First of all, technology's 'Holy Grails,' almost by their very definition, are beyond the reach of any one company, government, or academic institution. Cognizant of this fact, the World Technology Network set itself up as a 'virtual think-tank' comprised of hundreds of individuals and corporations around the world. It is not hard to see that winners of prize competitions sponsored by the WTN and the X Prize Foundation will also arrange themselves into similar types of 'virtual' consortia. The consortium structure ensures fresh thinking across multiple disciplines and representation from academia, the corporate world, and even the broader public. If nothing else, these prize competitions will spur greater adoption of peer-to-peer and collaborative technologies as part of broad-based efforts to knit together far-flung teams.

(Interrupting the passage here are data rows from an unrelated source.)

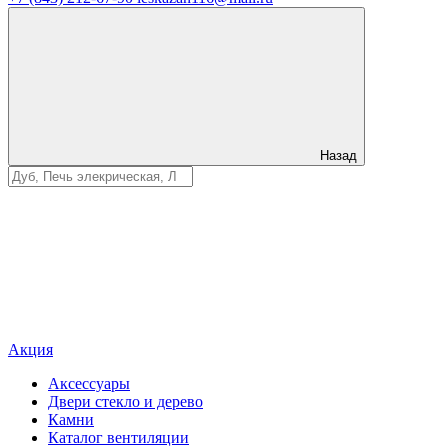
Назад
Акция
Аксессуары
Двери стекло и дерево
Камни
Каталог вентиляции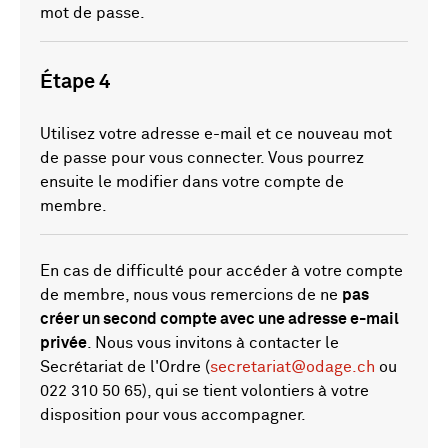
mot de passe.
Étape 4
Utilisez votre adresse e-mail et ce nouveau mot
de passe pour vous connecter. Vous pourrez
ensuite le modifier dans votre compte de
membre.
En cas de difficulté pour accéder à votre compte
de membre, nous vous remercions de ne
pas
créer un second compte avec une adresse e-mail
privée
. Nous vous invitons à contacter le
Secrétariat de l'Ordre (
secretariat@odage.ch
ou
022 310 50 65), qui se tient volontiers à votre
disposition pour vous accompagner.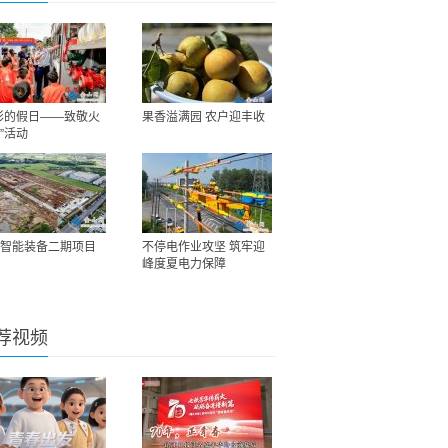
彩的假日——致敬火
果香溢满园 农户迎丰收
”活动
智能装备二期项目
不停电作业攻坚 筑牢迎
峰度夏电力保障
荐视频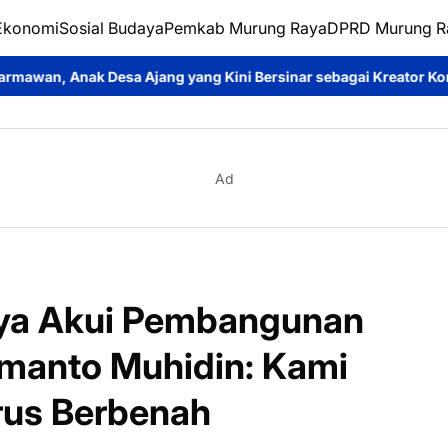
Ekonomi
Sosial Budaya
Pemkab Murung Raya
DPRD Murung R
g yang Kini Bersinar sebagai Kreator Konten dan Pemeran Sinet
Ad
ya Akui Pembangunan
manto Muhidin: Kami
rus Berbenah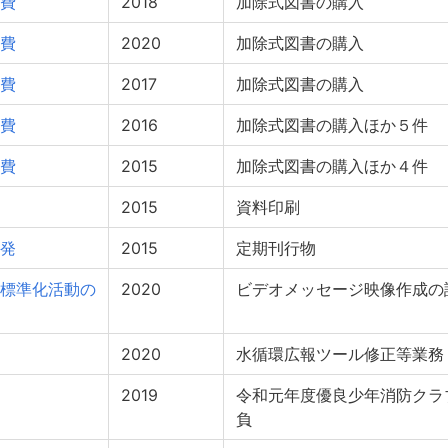
費
2018
加除式図書の購入
費
2020
加除式図書の購入
費
2017
加除式図書の購入
費
2016
加除式図書の購入ほか５件
費
2015
加除式図書の購入ほか４件
2015
資料印刷
発
2015
定期刊行物
標準化活動の
2020
ビデオメッセージ映像作成の
2020
水循環広報ツール修正等業務
2019
令和元年度優良少年消防クラ
負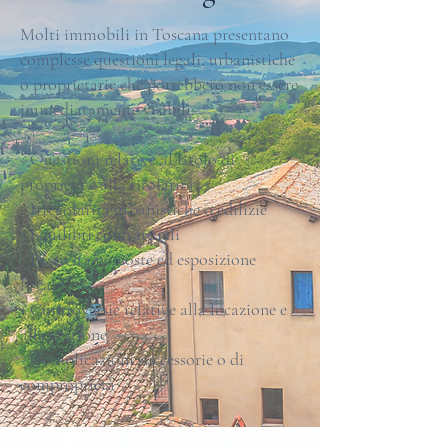
Molti immobili in Toscana presentano
complesse questioni legali, urbanistiche
o proprietarie che potrebbero non essere
immediatamente visibili:
- Questioni relative al titolo di
proprietà e alla titolarità
- Irregolarità urbanistiche o edilizie
- Squilibri contrattuali
- Passività nascoste ed esposizione
fiscale
- Controversie relative alla locazione e
alla gestione
- Complicazioni successorie o di
comproprietà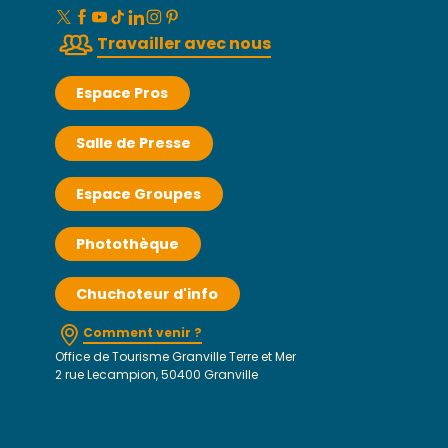
Travailler avec nous
Espace Pros
Salle de Presse
Espace Groupes
Photothèque
Chuchoteur d'info
Comment venir ?
Office de Tourisme Granville Terre et Mer
2 rue Lecampion, 50400 Granville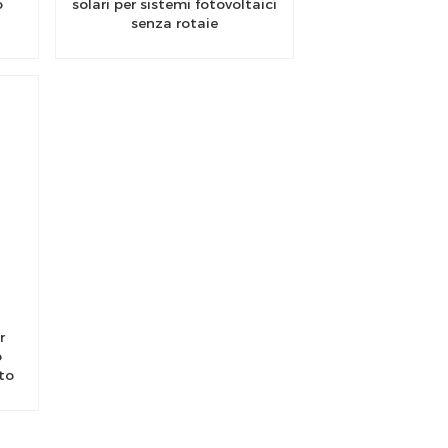
o
solari per sistemi fotovoltaici
senza rotaie
r
o
to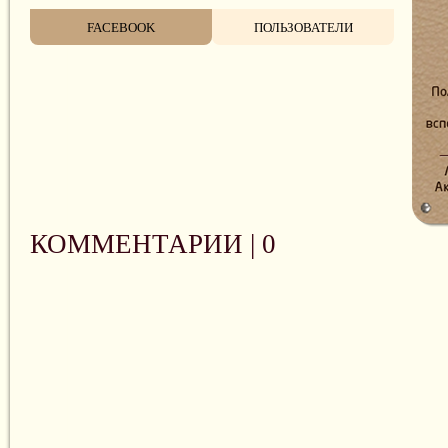
FACEBOOK
ПОЛЬЗОВАТЕЛИ
КОММЕНТАРИИ |
0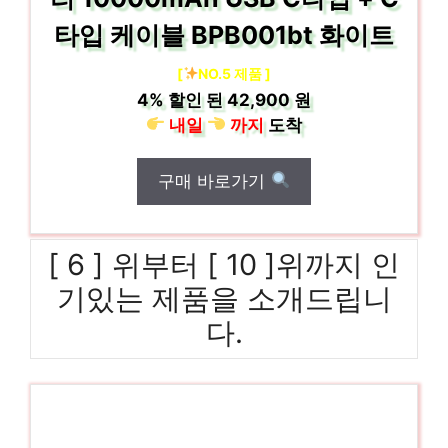
타입 케이블 BPB001bt 화이트
[
NO.5 제품 ]
4%
할인 된
42,900 원
내일
까지
도착
구매 바로가기
[ 6 ] 위부터 [ 10 ]위까지 인
기있는 제품을 소개드립니
다.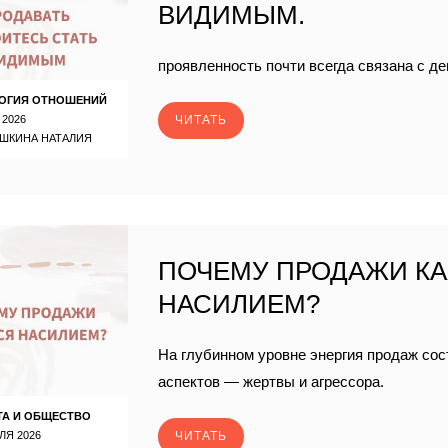
ВИДИМЫМ.
проявленность почти всегда связана с де
ОГИЯ ОТНОШЕНИЙ
 2026
ЧИТАТЬ
ШКИНА НАТАЛИЯ
ПОЧЕМУ ПРОДАЖИ К
НАСИЛИЕМ?
На глубинном уровне энергия продаж сос
аспектов — жертвы и агрессора.
ТА И ОБЩЕСТВО
ЛЯ 2026
ЧИТАТЬ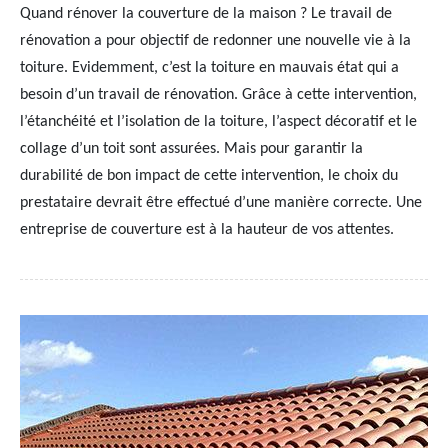
Quand rénover la couverture de la maison ? Le travail de
rénovation a pour objectif de redonner une nouvelle vie à la
toiture. Evidemment, c’est la toiture en mauvais état qui a
besoin d’un travail de rénovation. Grâce à cette intervention,
l’étanchéité et l’isolation de la toiture, l’aspect décoratif et le
collage d’un toit sont assurées. Mais pour garantir la
durabilité de bon impact de cette intervention, le choix du
prestataire devrait être effectué d’une manière correcte. Une
entreprise de couverture est à la hauteur de vos attentes.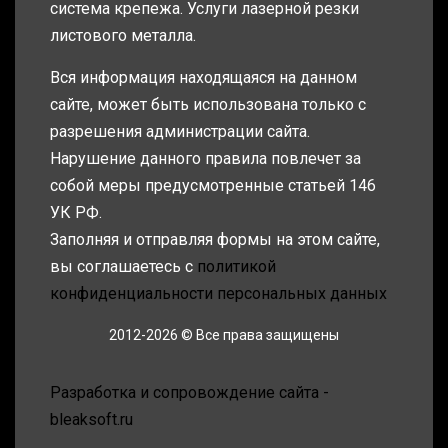
система крепежа. Услуги лазерной резки
листового металла.
Вся информация находящаяся на данном
сайте, может быть использована только с
разрешения администрации сайта.
Нарушение данного правила повлечет за
собой меры предусмотренные статьей 146
УК РФ.
Заполняя и отправляя формы на этом сайте,
вы соглашаетесь с
политикой
конфиденциальности персональных данных
2012-2026 © Все права защищены
Разработка и сопровождение сайта -
bleaksoft.ru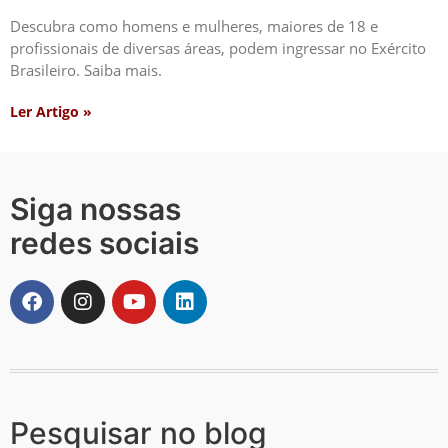
Descubra como homens e mulheres, maiores de 18 e
profissionais de diversas áreas, podem ingressar no Exército
Brasileiro. Saiba mais.
Ler Artigo »
Siga nossas
redes sociais
Pesquisar no blog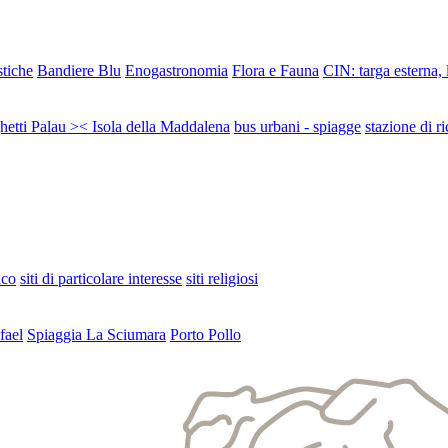
stiche
Bandiere Blu
Enogastronomia
Flora e Fauna
CIN: targa esterna,
ghetti Palau >< Isola della Maddalena
bus urbani - spiagge
stazione di ri
ico
siti di particolare interesse
siti religiosi
fael
Spiaggia La Sciumara
Porto Pollo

Similar to the Ansari X-Prize competition, future prize competitions must be structured such that competing teams are not developing "technology for the sake of technology." According to the WTN, a fundamental idea of the new prize competitions is that any goal must be attainable and promote a worthy social cause with a global impact. Developing a cure for cancer or a new source of alternative energy, for example, would certainly meet that criterion. A more subtle point is that the underlying technology itself is not the focus of attention -- the only focus should be on the underlying results. In the Ansari X-Prize competition, for example, the underlying technology was not important. All that counted was being the first team to fly 3 people 100 kilometers into space and back two times within a 14-day period.

Finally, the X-Prize competition underscored the need for long-term partners and a stable source of financing over a multi-year period. Historically, this has been difficult -- if not impossible -- when there are negligible sources of revenue along the way. Contrast this multi-year development model with the traditional VC model, which attempts to take a seed-stage start-up from zero to fifty in three years or less. Not all problems -- and especially not the so-called technology 'Holy Grails' can be reduced to 3-year problems, though. The initial concept for SpaceShipOne, in fact, dates back to 1996, while design work and limited testing began approximately 3 ½ years ago.

In the final analysis, the WTN X-Prizes could stimulate the leading researchers in the world to seek out technology's 'Holy Grails.' In much the same way, the $25,000 Orteg Prize inspired Lindbergh to cross the Atlantic in 1927, opening up the age of transatlantic, non-stop air travel. Competitions in areas from biotech to nanotechnology will refocus innovative individuals within the U.S. on long-term problems without the interference of government bureaucrats or the need to win the imprimatur of fickle venture capital investors. Moreover, these competitions will create a type of 'multiplier effect' in which $1 in prize money can lead to additional private sector R&D outlays. If the WTN X-Prize competitions turn out as hoped, five to ten years into the future, the technology 'Holy Grails' that have tempted dreamers for generations may finally be within our grasp.

The author is a TCS contributor who writes frequently about venture capital and technology.